Question

Information for question # 21,22, and 23. Allele frequencies at a wing length locus are measured for a natural population of a migratory cricket species as P(A1) = 0.4 and Q (A2) = 0.6. Observed genotype frequencies in the field population are shown below.

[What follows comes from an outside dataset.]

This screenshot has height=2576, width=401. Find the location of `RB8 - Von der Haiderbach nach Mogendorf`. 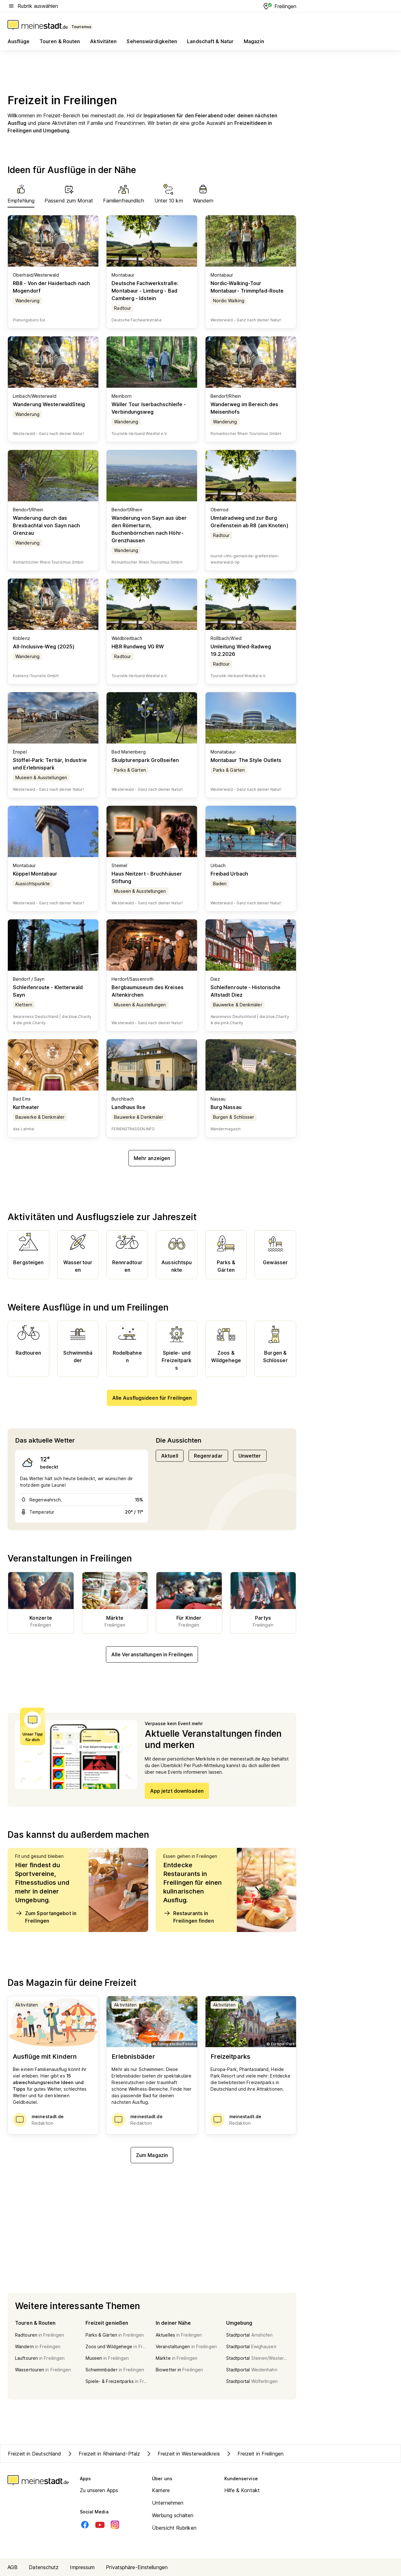 RB8 - Von der Haiderbach nach Mogendorf is located at coordinates (51, 287).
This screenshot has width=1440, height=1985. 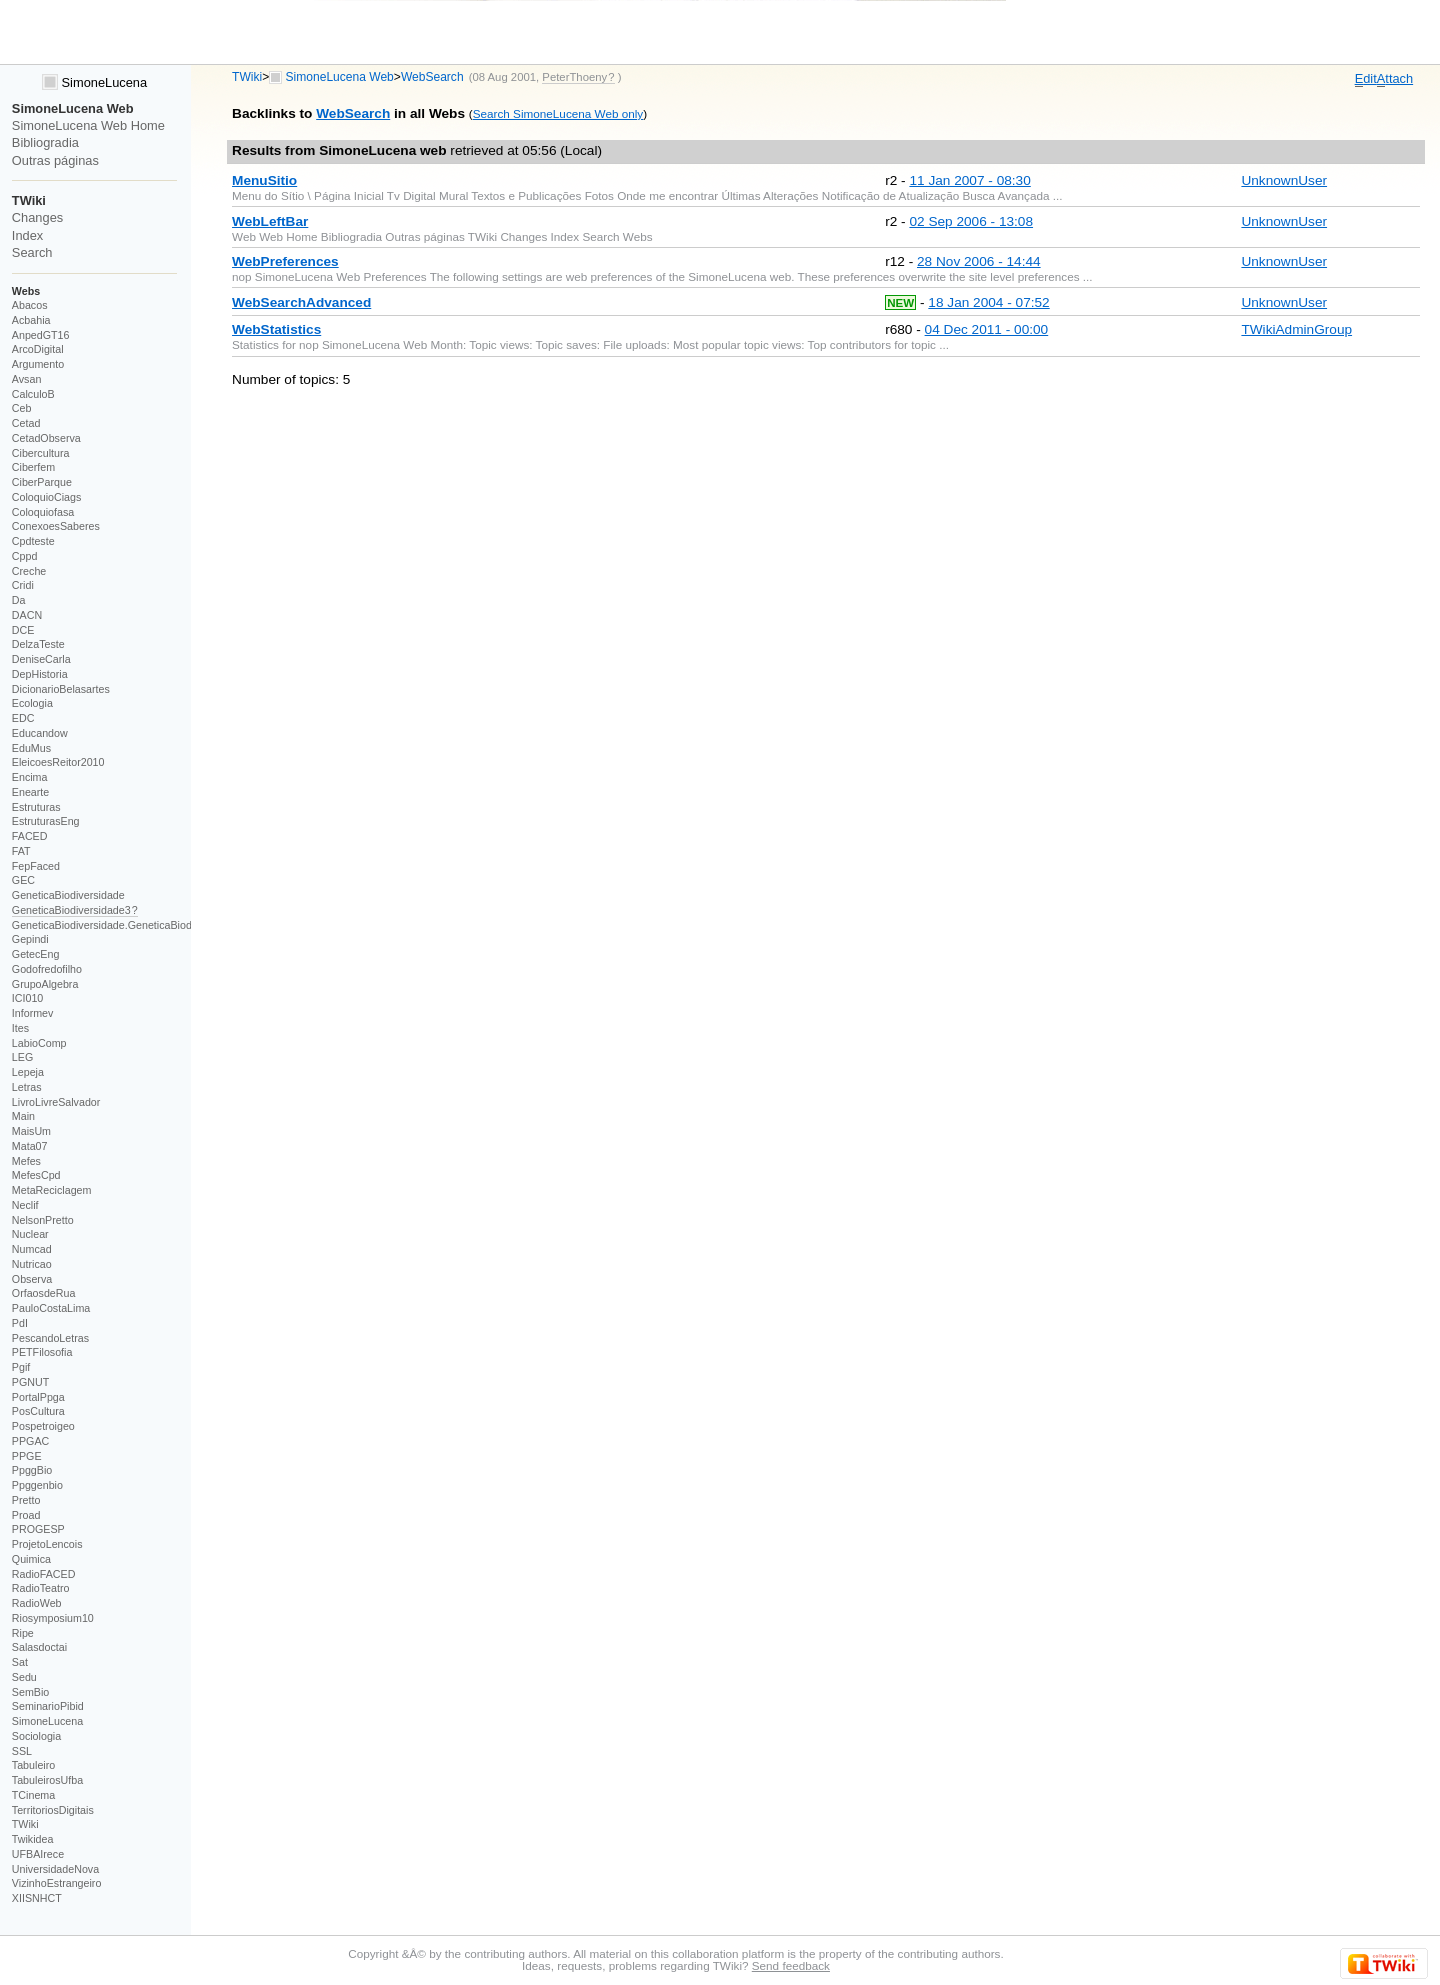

Compute the expected frequency of the three genotypes if the population is in Hardy-Weinberg Equilibrium for this locus?

Observed frequency Expected frequency Show your work

A1A1 = 0.28

A1A2 = 0.22

A2A2 = 0.50

21. The expected frequency of the genotypes are:

a) A1A1 =0.25 A1A2 = 0.50 A2A2 = 0.25

b) A1A1 =0.28 A1A2 = 0.22 A2A2 = 0.50

c) A1A1 =0.16 A1A2 = 0.48 A2A2 = 0.36

d) A1A1 =0.36 A1A2 = 0.48 A2A2 = 0.16

e) None of the above

22. Compute the value of the inbreeding coefficient (F) for this population. The inbreeding coefficient is

A) 0 B) 0.043 C) 0.43 D) 0.54 E) 1

SHOW YOUR WORK IN THIS SPACE

23. Based on your calculation is there evidence for assortative mating in this population?

a) Yes b) No c) Not enough information

EXPLAIN YOUR ANSWER IN THIS SPACE

Answer 1

So we have been given allele frequency in the question. Value for A1 is 0.4 and for A2 it us 0.6.

Now to calculate expected frequency according to hardy weinberg law, the formula is :-

p2 + 2pq + q2​​​​​​

In the question p = 0.4 and q = 0.6

So it becomes :

(0.4)2 + 2 (0.4)(0.6) + (0.6)2

0.16 + 0.48 + 0.36

So the expected frequency are :-

A1A1 = 0.16 A1A2 = 0.48, A2A2 = 0.36

So the right option is Option (C)

Question 22 :-

To compute the value of inbreeding coefficient, the formula is :-

1 - Observed frequency of heterozygote / Expected frequency of heterozygotes

So putting the values from the question, we get

1 - 0.22 / 0.48

= 0.54

So 0.54 is the inbreeding coefficient.

The right option is Option (D) 0.54

Question 23 :-

Assortative mating means that there is a preference in the population for a particular phenotype. Let say A1 prefer A1 and A2 prefer A2. In assortative mating, this result in accumulation of homozygous alleles and the variations which usually occur due to random mating and heterozygosity it is reduced.

So the right option is Option (a) Yes

Reason :- In assortative mating, there's a preference for similar phenotype and similar traits among mates. This result in high frequency of similar alleles (Homozygous) while heterozygosity declines. In our question, Observed Heterozygous frequency is 0.22 which is very low than expected frequency of 0.48. Similarly there's a very steep rise in A2 homozygous. Thus A2 individuals are involved in assortative mating and it is directly affecting the frequency of Homozygous A1 and Heterozygous individuals.